RAGAS RAG Evaluation#

RAGAS (Retrieval Augmented Generation Assessment) is a dedicated framework for evaluating the performance of Retrieval Augmented Generation (RAG) systems. Core evaluation metrics include:

Metric

Description

Faithfulness

Whether the answer is grounded in the retrieved context without hallucination

AnswerRelevancy

Whether the answer directly addresses the user’s question

ContextPrecision

Proportion of relevant information in the retrieved context

ContextRecall

Whether all information needed to answer was successfully retrieved

AnswerCorrectness

Degree of agreement between generated answer and ground truth

Additionally, RAGAS supports automatic test dataset generation from documents and multi-modal text-image RAG evaluation.

Environment Setup#

pip install evalscope[rag] -U

Scenario 1: Evaluate RAG with Existing Dataset (Quick Start)#

Use when: You already have question/answer/context data and want to evaluate RAG system quality.

Data Format#

The evaluation data is a JSON file where each record contains the following fields:

Field

Description

user_input

User question

response

Answer generated by the RAG system

retrieved_contexts

List of retrieved context passages

reference

Ground truth answer

Example:

[
    {
        "user_input": "When was the first Olympic Games held?",
        "retrieved_contexts": [
            "The first modern Olympic Games were held from April 6 to April 15, 1896, in Athens, Greece."
        ],
        "response": "The first modern Olympic Games were held on April 6, 1896.",
        "reference": "The first modern Olympic Games opened on April 6, 1896, in Athens, Greece."
    }
]

Configuration and Execution#

from evalscope.run import run_task

eval_task_cfg = {
    "eval_backend": "RAGEval",
    "eval_config": {
        "tool": "RAGAS",
        "eval": {
            "testset_file": "outputs/testset.json",
            "critic_llm": {
                "model_name": "Qwen/Qwen2.5-72B-Instruct-GPTQ-Int4",
                "api_base": "http://127.0.0.1:8000/v1",
            },
            "embeddings": {
                "model_name_or_path": "AI-ModelScope/m3e-base",
            },
            "metrics": [
                "Faithfulness",
                "AnswerRelevancy",
                "ContextPrecision",
                "AnswerCorrectness",
            ],
            "language": "english",
        },
    },
}

run_task(task_cfg=eval_task_cfg)

Understanding Results#

After evaluation completes, results are displayed as follows:

../../../_images/eval_result.png

Evaluation Results#

Each data entry will include scores for each metric, and the overall report shows the average across all metrics.

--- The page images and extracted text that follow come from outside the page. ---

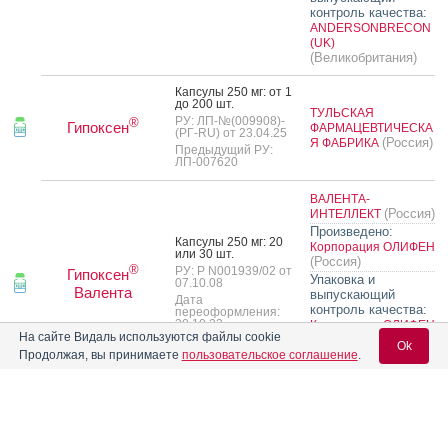
контроль качества:
ANDERSONBRECON
(UK)
(Великобритания)
Кап­су­лы 250 мг: от 1
до 200 шт.
ТУЛЬСКАЯ
РУ: ЛП-№(009908)-
®
Гипоксен
ФАРМАЦЕВТИЧЕСКА
(РГ-RU) от 23.04.25
(Россия)
Я ФАБРИКА
Предыдущий РУ:
ЛП-007620
ВАЛЕНТА-
(Россия)
ИНТЕЛЛЕКТ
Произведено:
Кап­су­лы 250 мг: 20
Корпорация ОЛИФЕН
или 30 шт.
(Россия)
®
РУ: Р N001939/02 от
Гипоксен
Упаковка и
07.10.08
Валента
выпускающий
Дата
контроль качества:
переоформления:
30.10.23
Корпорация ОЛИФЕН
На сайте Видаль используются файлы cookie
или
(Россия)
Ok
ВАЛЕНТА ФАРМ
Продолжая, вы принимаете
пользовательское соглашение
.
(Россия)
Кап­су­лы ки­шеч­но­рас­
тво­римые 120 мг: 7,
Вход для специалистов
10, 14, 20, 21, 28, 30,
35, 40, 42, 50, 56, 70,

Key Parameters for This Scenario#

Parameter

Type

Default

Description

testset_file

str

-

Path to the evaluation dataset file

critic_llm

dict

-

LLM configuration for evaluation (see Parameter Reference)

embeddings

dict

-

Embedding model configuration (see Parameter Reference)

metrics

List[str]

["answer_relevancy", "faithfulness"]

List of evaluation metrics

language

str

"english"

Language setting, set to "chinese" for Chinese evaluation

batch_size

Optional[int]

None

Batch size

Scenario 2: Auto-Generate Test Dataset#

Use when: You don’t have existing evaluation data and want to automatically generate a question/answer/context test set from your documents.

../../../_images/generation_process.png

RAGAS uses an evolutionary generation paradigm inspired by Evol-Instruct, systematically constructing questions with different characteristics (reasoning, conditional, multi-context, etc.) from the provided documents to ensure comprehensive evaluation coverage.#

Prepare Documents#

Have your source documents ready (supports markdown, txt, and other formats). Documents should contain sufficient content (recommended > 100 tokens), otherwise errors may occur.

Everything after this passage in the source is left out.